De Sinople démarre pile à la seconde où s'arrêtait son grand frère de Gueules. Comme suite directe, on ne peut pas faire mieux en termes de timing. Ce second épisode des Chroniques de la Lune Noire couvre en équivalent BD la toute fin du tome 3, le tiercé 4, 5, 6 et s'achève sur les premières pages du tome 7, le tout assaisonné de quelques petits emprunts aux Arcanes.
On prend les mêmes et on recommence ? Pas tout à fait. de Gueules organisait la mise en place du cadre, des factions et de leurs relations, et mettait en scène les rencontre entre Wismerhill et ses joyeux compagnons (Pile-Ou-Face, Feidreiva, Ghorghor Bey, Murata, Goum et Nasha), le tout avec pas mal de potacheries autour. Ici, on grimpe d'un cran dans la tension, avec la montée en puissance de Wis, les premières responsabilités seigneuriales, le choix d'un camp dans le panier de crabes de l'Empire, des pertes – lourdes – à encaisser. La fantasy picaresque s'oriente vers la dark fantasy, on n'est plus là pour rigoler. Enfin, si quand même, encore, parce que les notes d'humour et punchlines rigolardes, une des marques de fabrique de la BD, sont encore de la partie pour alléger l'ambiance.
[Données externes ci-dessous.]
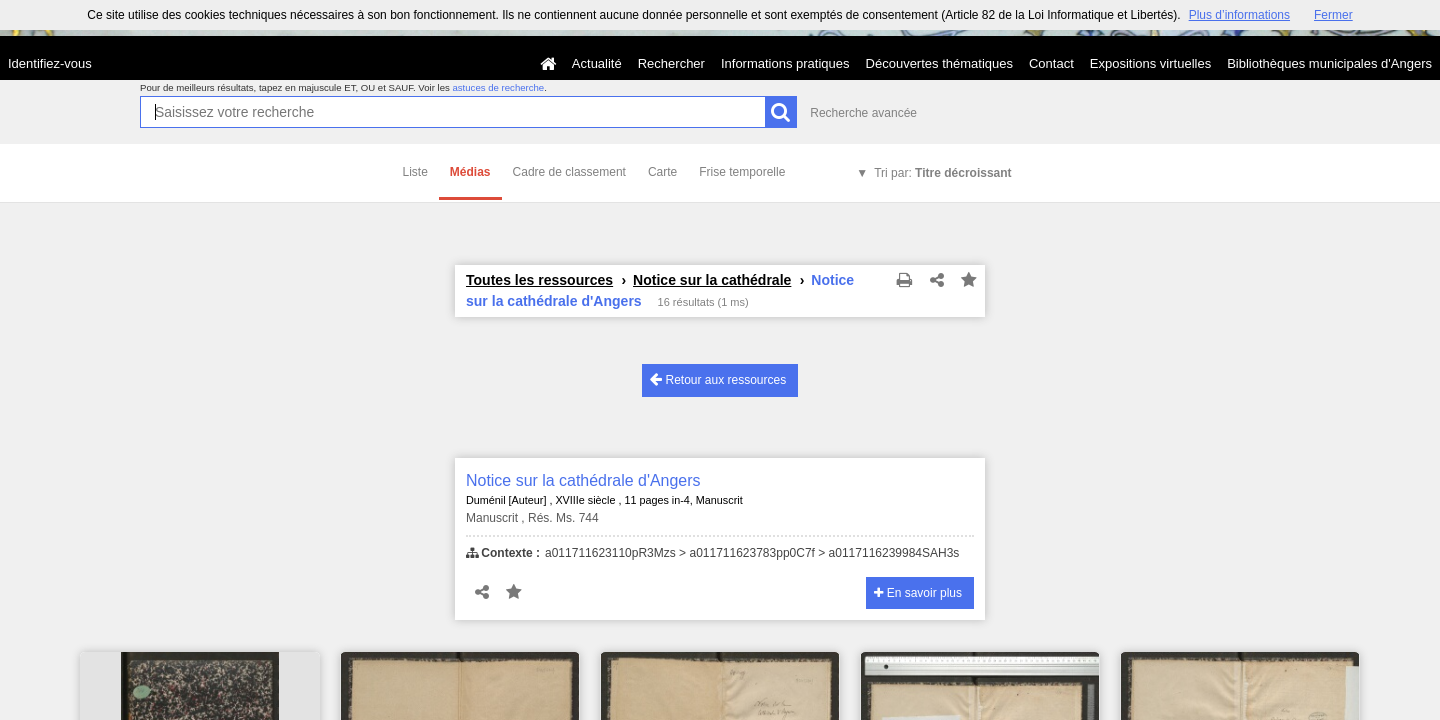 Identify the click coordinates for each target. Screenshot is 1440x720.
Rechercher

Comme son prédécesseur, de Sinople respecte l'ADN de la série originelle. Tout y est, sauf le dessin (forcément, dans un roman, c'est pas trop le lieu pour les fantaisies graphiques). À la place des images, le texte offre quelques petites choses creusées davantage ici et là, sur les états d'âme des personnages, leur passé, leurs relations, autant de points laissés un peu de côté dans la BD. Des petits bouts scène en plus (la mégère de Garundel, la filature de Desdémone), d'autres plus développées (le remplacement des fenêtres bousillées tous les deux jours par Wismerhill – un de mes passages préférés dans le roman), des noms pour la kyrielle de personnages secondaires anonymes (maître Frédégon, entre autres), autant de changements minimes mais qui apportent au récit du corps, de la fluidité, des bouffées d'air entre les complots machiavéliques et les bastons titanesques… et qui justifient au passage la novélisation. C'est pas juste on prend les dialogues tels quels, on transforme les images en descriptions, et hop torché. Ici, le changement de format fait sens à travers les différences subtiles entre BD et roman, qui rendent les deux versions complémentaires. Mêmes décors, mêmes personnages, même histoire, même esprit, autre façon de raconter l'épopée.
À l'arrivée, l'adaptation est toujours aussi bonne qu'avec de Gueules, on change juste la couleur. de Sinople, c'est vert. Mais juste.